46 thoughts on “R.I.P. Steve Kennedy, 1945-2015

  1. It is difficult when friends leave us. A very nice tribute. Well done Ed and I am sorry for your loss.

  2. Ed,

    A nice tribute for a nice guy. Thanks for writing this up. I can see what a lot of the conversation will be about at Pulp fest this year.He will be missed by those that knew him well.

  3. Such sad news — thank you for letting us know. I also met Steve at PulpCon — he was always going out of his way to find things my grandfather had written (and even picked up a few things and surprised me with them). We used to hang out at the auctions, which he never left empty-handed. I was just chatting with him on Facebook a couple weeks ago. I can’t believe he’s gone.

  4. Ed,

    A very nice tribute to Steve. I have enjoyed many in-person and telephone chats with Steve. He was a kind, soft spoken, humble and intelligent person with a great insight in the world of pulps, pulp art, and in life in general. He was a genuinely a great person and he will be missed!

  5. Ed, Scott called me from Florida and told me the sad news. I’ve been friends with Steve for almost 30 years and he sold me many pulp cover paintings over the years. It’s been a few weeks since I heard from him and I was wondering why. I guess he was traveling out west. Another old friend gone. R.I.P. Steve.

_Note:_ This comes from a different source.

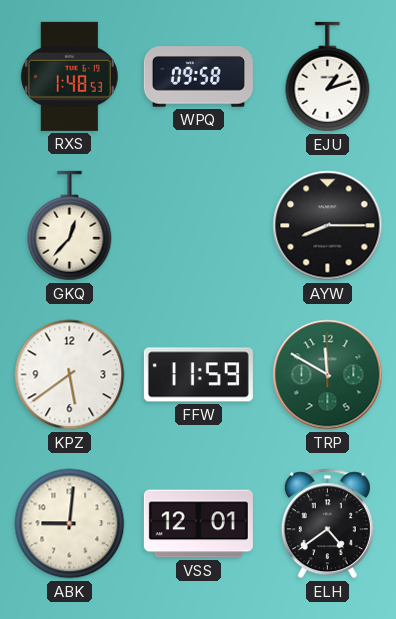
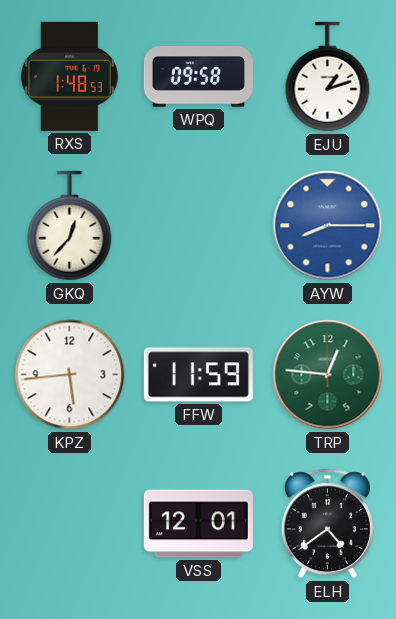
AYW dial: black -> blue
KPZ: 5:39 -> 5:44
TRP: 11:50 -> 12:46
ABK: 9:01 -> none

  6. Pingback: Stephen Kennedy (1945-2015) | File 770

  7. Steve was a generous, gracious gentleman. We so much enjoyed his and Jane’s evening with us some years back and talking about all things art, pulps and turn of the century comics. Thanks for your very nice tribute to a wonderful man.

  8. I was shocked to learn of Steve’s death. He was such a kind and thoughtful person – a gentleman in every sense of the word.
    My heart goes out to his devoted and lovely wife, Jane.

    RIP, Steve. I’ll miss seeing you around the neighborhood.